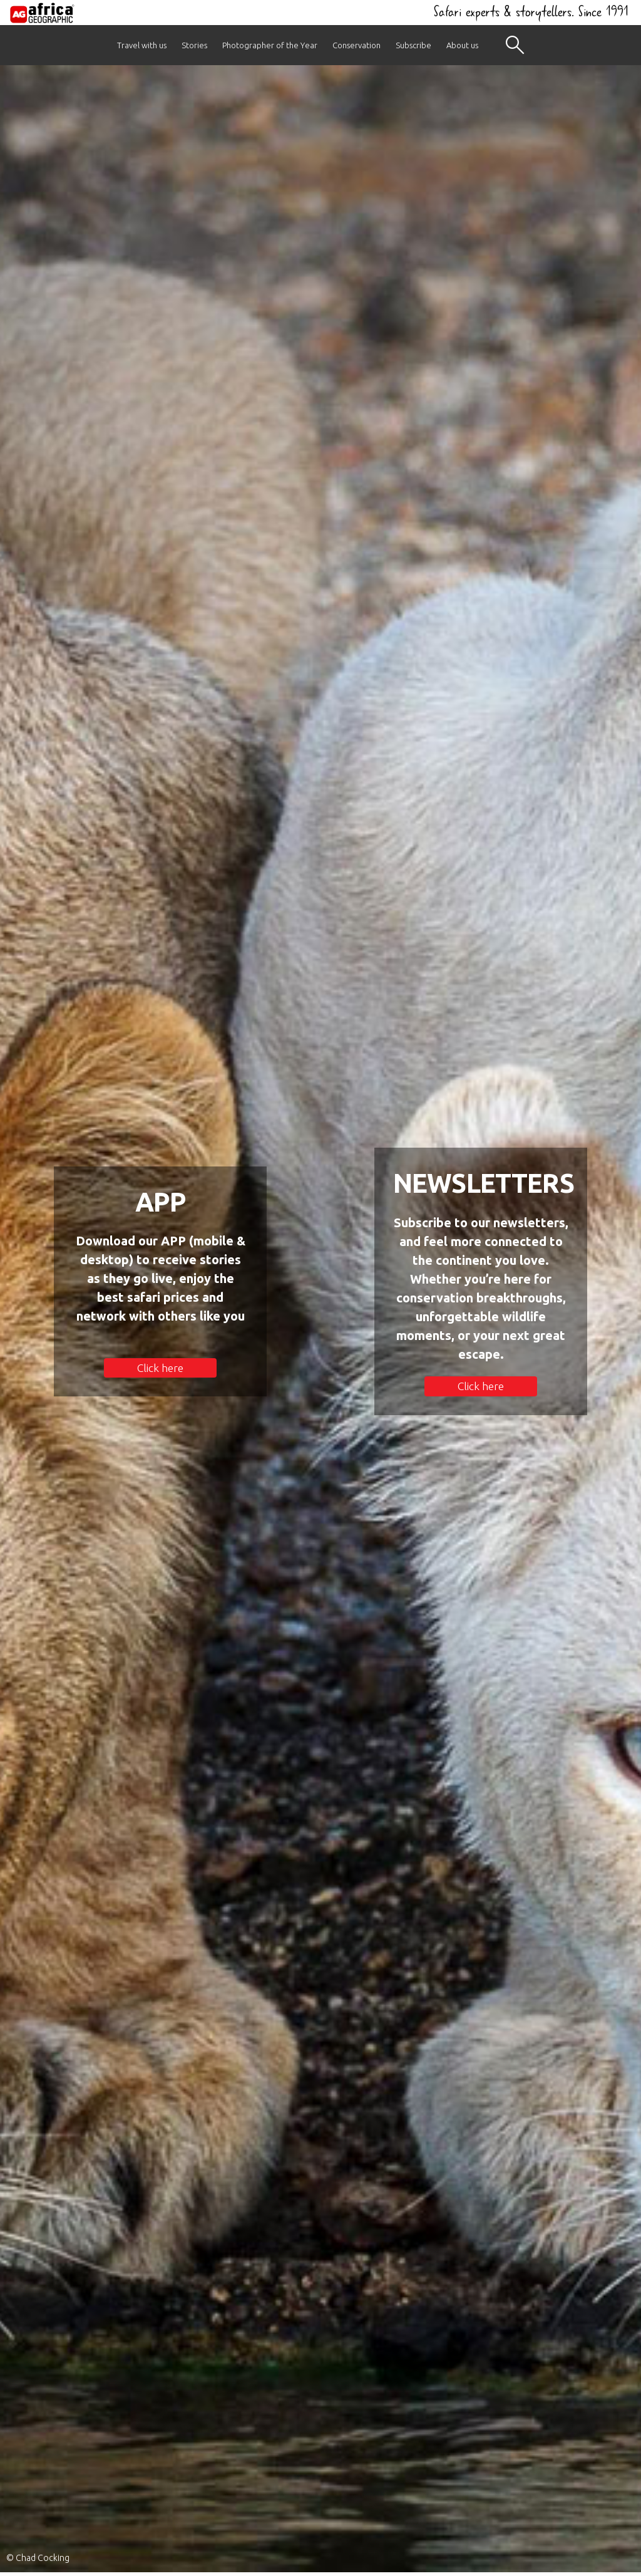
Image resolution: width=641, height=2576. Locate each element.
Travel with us (142, 45)
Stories (194, 45)
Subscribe (413, 45)
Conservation (356, 45)
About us (462, 45)
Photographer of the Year (269, 45)
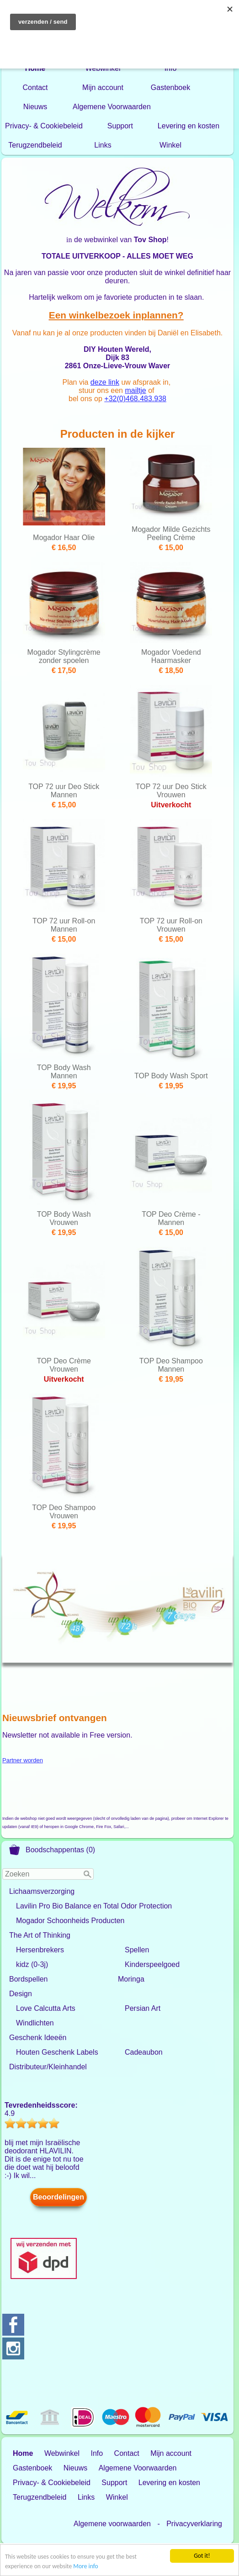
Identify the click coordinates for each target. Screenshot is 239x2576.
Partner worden (22, 1760)
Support (120, 126)
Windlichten (35, 2023)
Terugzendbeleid (35, 145)
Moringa (131, 1979)
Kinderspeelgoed (152, 1964)
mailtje (135, 390)
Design (20, 1994)
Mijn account (102, 87)
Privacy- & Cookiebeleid (44, 126)
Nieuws (35, 107)
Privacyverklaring (194, 2524)
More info (85, 2567)
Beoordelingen (58, 2197)
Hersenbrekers (40, 1950)
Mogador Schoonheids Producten (70, 1920)
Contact (35, 87)
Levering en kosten (188, 126)
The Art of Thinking (39, 1935)
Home (35, 68)
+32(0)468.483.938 (135, 399)
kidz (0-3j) (32, 1964)
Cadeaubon (144, 2052)
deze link (104, 382)
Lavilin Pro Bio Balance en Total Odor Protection (94, 1906)
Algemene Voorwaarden (112, 107)
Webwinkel (102, 68)
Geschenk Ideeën (37, 2037)
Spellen (137, 1950)
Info (171, 68)
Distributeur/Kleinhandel (48, 2067)
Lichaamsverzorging (41, 1891)
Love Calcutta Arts (45, 2008)
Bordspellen (28, 1979)
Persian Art (142, 2008)
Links (102, 145)
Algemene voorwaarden (112, 2524)
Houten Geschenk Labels (57, 2052)
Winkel (170, 145)
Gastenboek (170, 87)
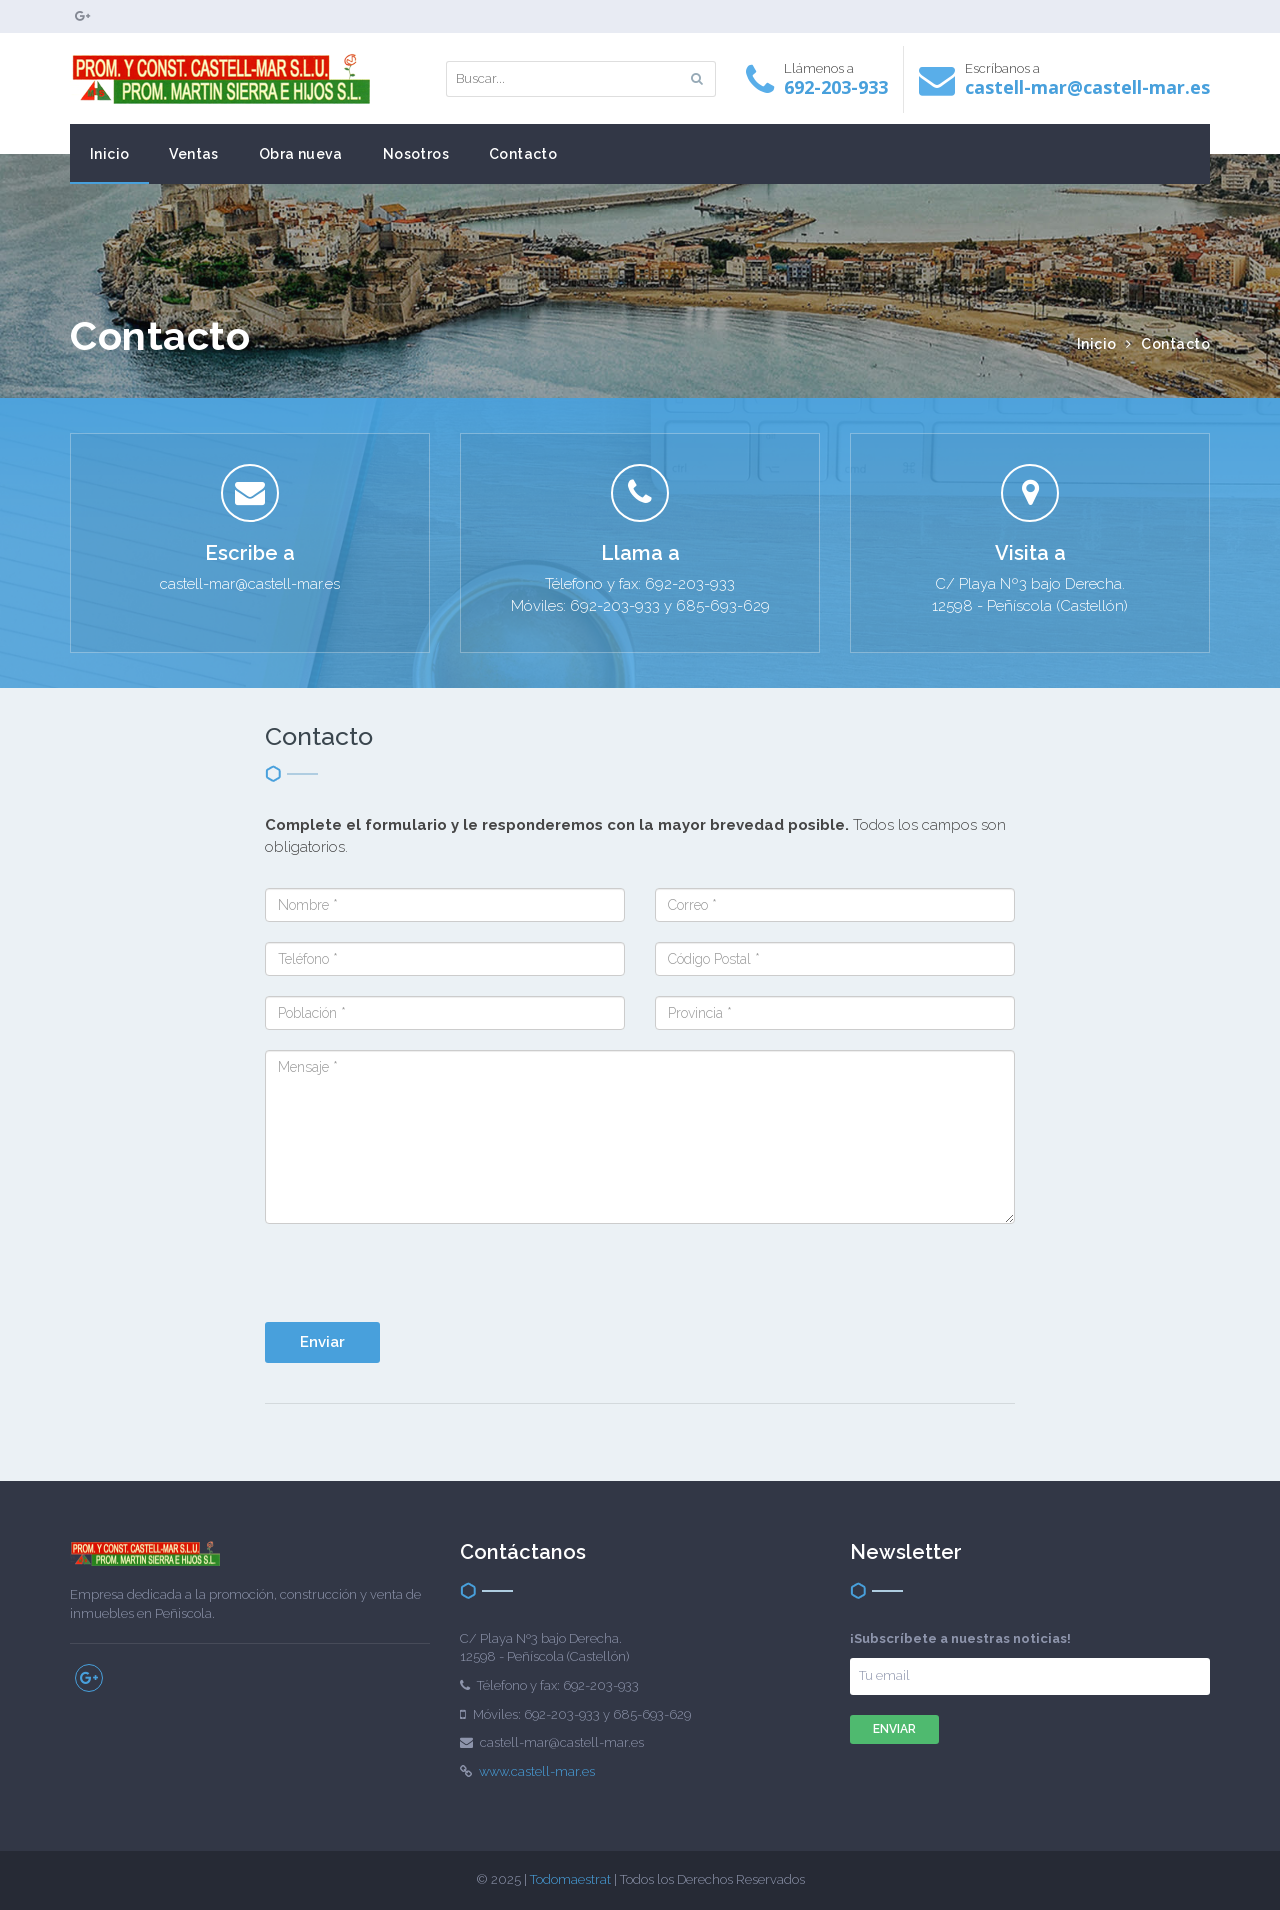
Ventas (193, 154)
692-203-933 (836, 87)
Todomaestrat (570, 1879)
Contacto (523, 154)
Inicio (109, 154)
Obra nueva (301, 154)
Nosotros (416, 154)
═══
=== What you have to do ===
Within the entries above, find every line where the string "each" occurs, and copy it.

=== Solution below ===
Image resolution: width=641, height=2576. Locate each element.
Identify the click coordinates for each target. Screenshot is 239x2576.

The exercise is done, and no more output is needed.